Hi,
sorry, but it shouldn't be "different". The result should be the same but I was
looking if there is a method I can use...
# having a function defined like baptiste proposed:
isIn <-
function (interval, x)
{
(x > min(interval)) & (x < max(interval))
}
#----------------------
a <- rnorm(100)
# it's simply more human readable if I can write
which( isIn( c(-0.5, 0.5), a) )
# instead of
which( a > -0.5 & a < 0.5 )
Thanks to baptiste! So there is no method available doing this and I have to
define this by myself.

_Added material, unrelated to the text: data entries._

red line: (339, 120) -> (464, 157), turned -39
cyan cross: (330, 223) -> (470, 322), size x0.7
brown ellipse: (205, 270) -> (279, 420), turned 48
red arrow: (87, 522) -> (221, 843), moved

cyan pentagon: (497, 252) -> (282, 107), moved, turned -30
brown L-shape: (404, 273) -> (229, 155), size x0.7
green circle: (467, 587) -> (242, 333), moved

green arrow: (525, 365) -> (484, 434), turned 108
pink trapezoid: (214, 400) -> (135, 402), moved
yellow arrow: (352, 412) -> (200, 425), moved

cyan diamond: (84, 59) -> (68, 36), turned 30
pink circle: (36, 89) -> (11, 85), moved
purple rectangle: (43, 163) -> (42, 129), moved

That's all I wanted to know :-)
Antje
markle...@verizon.net schrieb:
hi: could you explain EXACTLY what you want to do with the dataframe
because it shouldn't be that different ?
On Tue, Dec 16, 2008 at 5:09 AM, Antje wrote:
Hi all,
I'd like to know, if I can solve this with a shorter command:
a <- rnorm(100)
which(a > -0.5 & a < 0.5)
# would give me all indices of numbers greater than -0.5 and smaller
than +0.5
I have something similar with a dataframe and it produces sometimes
quite long commands...
I'd like to have something like:
which(within.interval(a, -0.5, 0.5))
Is there anything I could use for this purpose?